You might ask, “To be a creative thinker, do I need to remember things? Can’t I just look everything up on my phone?”
Actually, remembering things leads to better thinking. Let’s explore how memory plays a role in creative thinking.
🧠 Working Memory vs. Long-Term Memory
First, let’s discuss the two memory systems in our brain: “Working Memory” and “Long-term Memory.” Working memory is for temporary information storage and manipulation, while long-term memory stores information for extended periods.
When asked to remember a 4-digit number for a minute, you’ll likely repeat it in your head, using your working memory. But when calculating 64 x 98, it’s challenging because your working memory quickly runs out of space, so you might need paper or a device to help.
⌛ Limited Working Memory
Our working memory is limited. According to Oakley, Rogowsky, and Sejnowski in Uncommon Sense Teaching, the average working memory holds 4 units of information. This capacity increases with experiences like reading but becomes largely set by age 14.

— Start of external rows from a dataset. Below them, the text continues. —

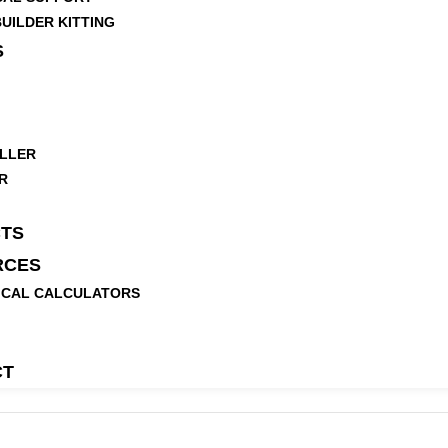
UILDER KITTING
S
LLER
R
TS
RCES
ICAL CALCULATORS
CT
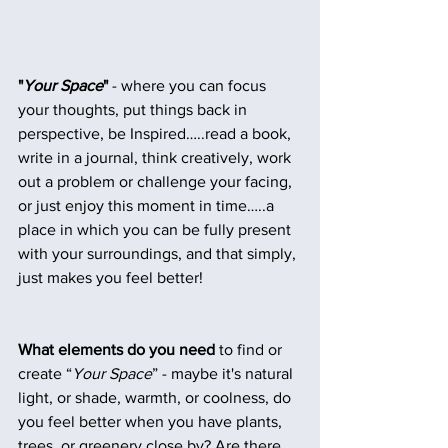
"
Your Space
" 
- where you can focus 
your thoughts, put things back in 
perspective, be Inspired…..read a book, 
write in a journal, think creatively, work 
out a problem or challenge your facing, 
or just enjoy this moment in time…..a 
place in which you can be fully present 
with your surroundings, and that simply, 
just makes you feel better!
What elements do you need
 to find or 
create “
Your Space
” - maybe it's natural 
light, or shade, warmth, or coolness, do 
you feel better when you have plants, 
trees, or greenery close by? Are there 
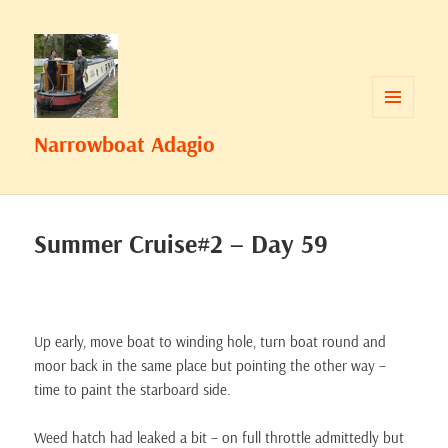
MENU
Narrowboat Adagio
AND
WIDGETS
Summer Cruise#2 – Day 59
Up early, move boat to winding hole, turn boat round and
moor back in the same place but pointing the other way –
time to paint the starboard side.
Weed hatch had leaked a bit – on full throttle admittedly but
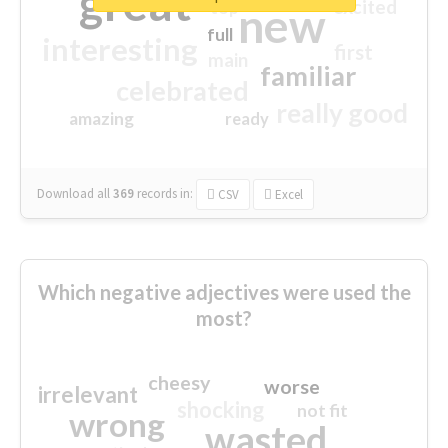
great
excited
top
new
full
interesting
first
main
familiar
celebrated
really good
amazing
ready
Download all
369
records
in:
CSV
Excel
Which negative adjectives were used the
most?
cheesy
worse
irrelevant
shocking
not fit
wrong
wasted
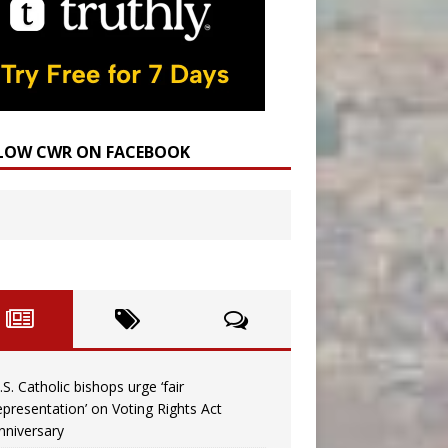
LOW CWR ON FACEBOOK
.S. Catholic bishops urge ‘fair
epresentation’ on Voting Rights Act
nniversary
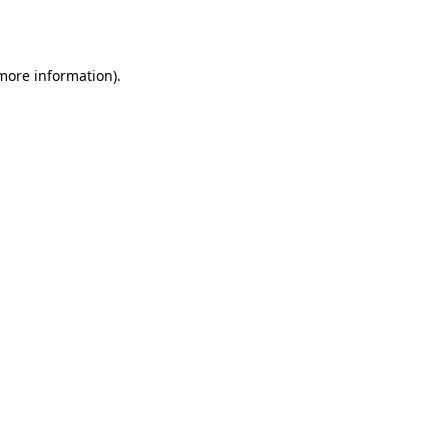
 more information).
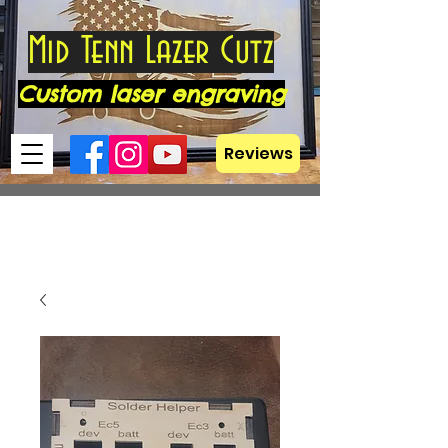
Mid Tenn Lazer Cutz
Custom laser engraving
Reviews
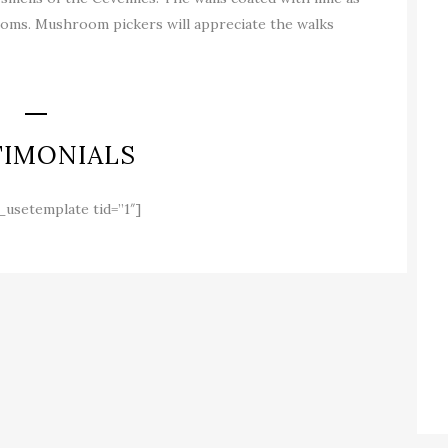
 rooms. Mushroom pickers will appreciate the walks
TIMONIALS
_usetemplate tid=”1″]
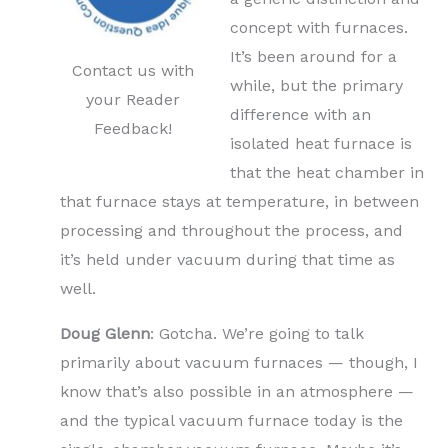
concept with furnaces.
It’s been around for a
Contact us with
while, but the primary
your Reader
difference with an
Feedback!
isolated heat furnace is
that the heat chamber in
that furnace stays at temperature, in between
processing and throughout the process, and
it’s held under vacuum during that time as
well.
Doug Glenn
: Gotcha. We’re going to talk
primarily about vacuum furnaces — though, I
know that’s also possible in an atmosphere —
and the typical vacuum furnace today is the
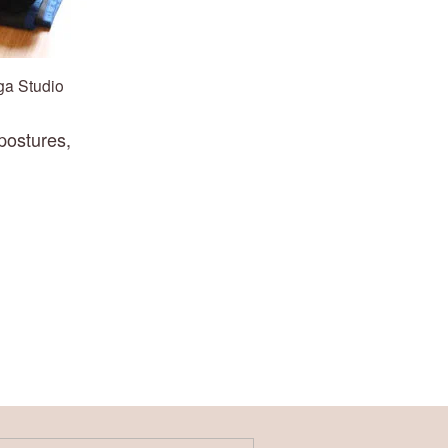
ga Studio
ostures, 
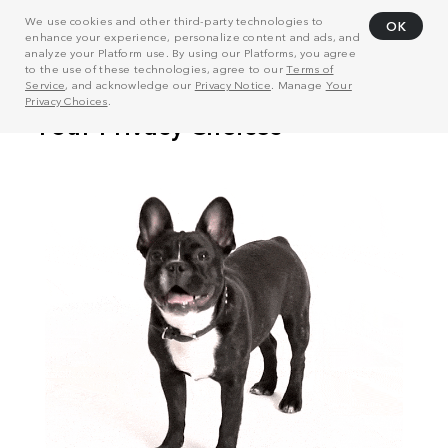
We use cookies and other third-party technologies to
OK
enhance your experience, personalize content and ads, and
analyze your Platform use. By using our Platforms, you agree
to the use of these technologies, agree to our
Terms of
Service
, and acknowledge our
Privacy Notice
. Manage
Your
Privacy Choices
.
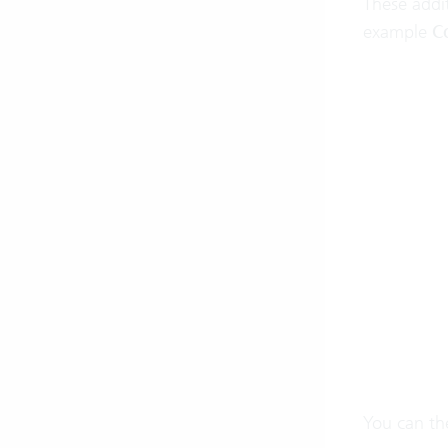
These addit
example
C
You can the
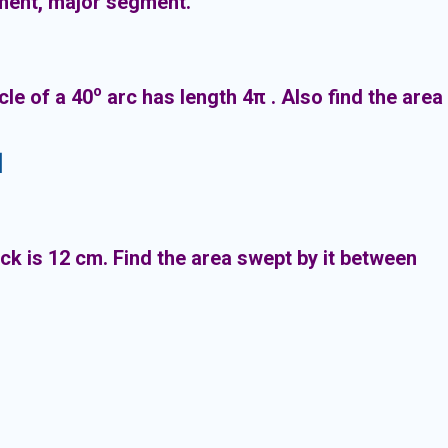
ment, major segment.
o
cle of a 40
arc has length 4π . Also find the area
]
ck is 12 cm. Find the area swept by it between
am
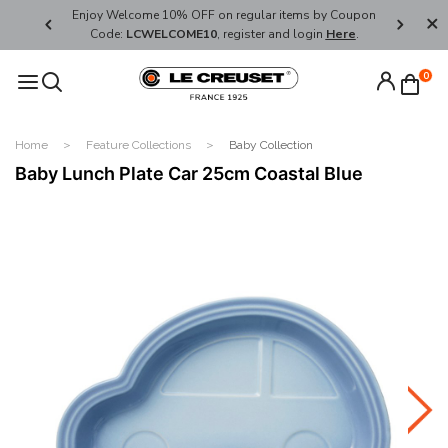
her's Day
Enjoy Welcome 10% OFF on regular items by Coupon
FREE SHI
Code:
LCWELCOME10
, register and login
Here
.
0
Home
Feature Collections
Baby Collection
Baby Lunch Plate Car 25cm Coastal Blue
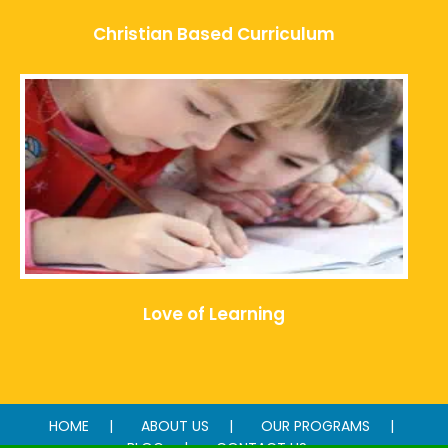
Christian Based Curriculum
Love of Learning
HOME
ABOUT US
OUR PROGRAMS
BLOG
CONTACT US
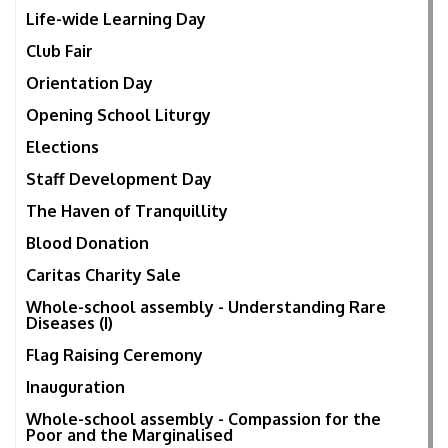
Life-wide Learning Day
Club Fair
Orientation Day
Opening School Liturgy
Elections
Staff Development Day
The Haven of Tranquillity
Blood Donation
Caritas Charity Sale
Whole-school assembly - Understanding Rare
Diseases (I)
Flag Raising Ceremony
Inauguration
Whole-school assembly - Compassion for the
Poor and the Marginalised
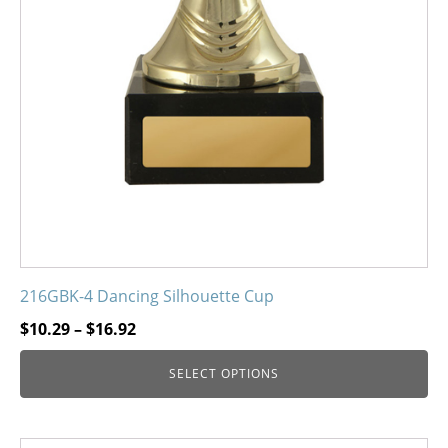
216GBK-4 Dancing Silhouette Cup
Price
$
10.29
–
$
16.92
range:
SELECT OPTIONS
$10.29
through
$16.92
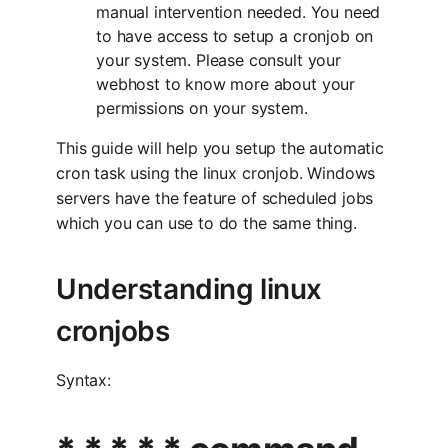
manual intervention needed. You need
to have access to setup a cronjob on
your system. Please consult your
webhost to know more about your
permissions on your system.
This guide will help you setup the automatic
cron task using the linux cronjob. Windows
servers have the feature of scheduled jobs
which you can use to do the same thing.
Understanding linux
cronjobs
Syntax:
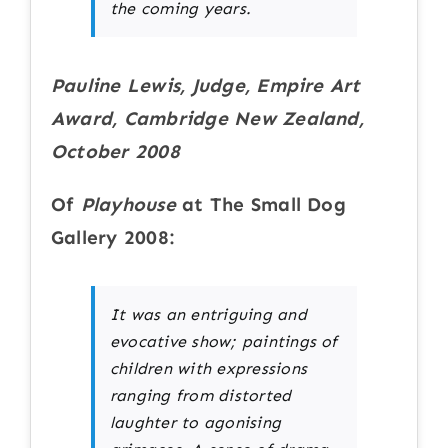
the coming years.
Pauline Lewis, Judge, Empire Art
Award, Cambridge New Zealand,
October 2008
Of
Playhouse
at The Small Dog
Gallery 2008:
It was an entriguing and
evocative show; paintings of
children with expressions
ranging from distorted
laughter to agonising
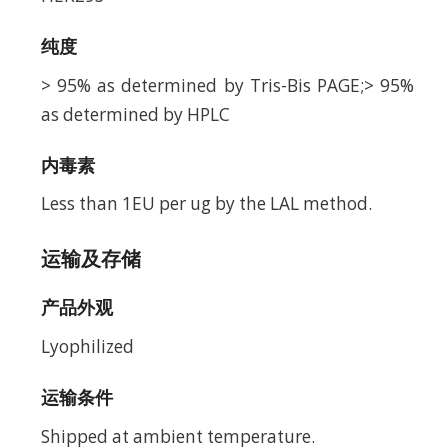
纯度
> 95% as determined by Tris-Bis PAGE;> 95%
as determined by HPLC
内毒素
Less than 1EU per ug by the LAL method.
运输及存储
产品外观
Lyophilized
运输条件
Shipped at ambient temperature.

Even with a larger-than-average working memory, it’s still limited. For example, multitasking, like reading a text-filled PowerPoint slide while listening to a speaker, is nearly impossible due to our limited working memory.
🤔 Working Memory and Thinking
So, how does limited working memory relate to thinking? It’s essential to conserve working memory for thinking. By storing fundamental skills and knowledge in long-term memory, your working memory can access them when needed, freeing up space for higher-order activities like thinking.
💭 Focused Mode vs. Diffuse Mode
Eureka moments often happen when our minds are relaxed, in a state Oakley calls “diffuse mode.” This mode allows for unexpected associations in your brain, leading to “Aha moments.” However, without anything stored in your brain, these associations can’t happen.
Remembering things and having knowledge in your long-term memory is crucial for thinking.
📚 Higher-Order Thinking
You might aim for higher-order thinking, like “analyze” or “evaluate” in Bloom’s Taxonomy, a hierarchy of thinking skills ranging from basic recall to complex analysis and evaluation.
But mastering fundamentals is necessary before reaching higher levels. For example, discussing the difference between World War I and II requires a firm grasp of each war’s context, time frame, and outcomes. Higher-level thinking is supported by fundamental knowledge.
🎯 Drill to Kill vs. Drill to Skill
You may think drills kill creativity, but Oakley advocates for “Drill to Skill.” Solid fundamental knowledge and skills are necessary to free up working memory for critical and creative thinking.
🚀 Do This Now
Identify things you often look up while working or studying, such as keyboard shortcuts, important dates, or essential formulas. Master them, so you don’t need to look them up, freeing up your limited working memory.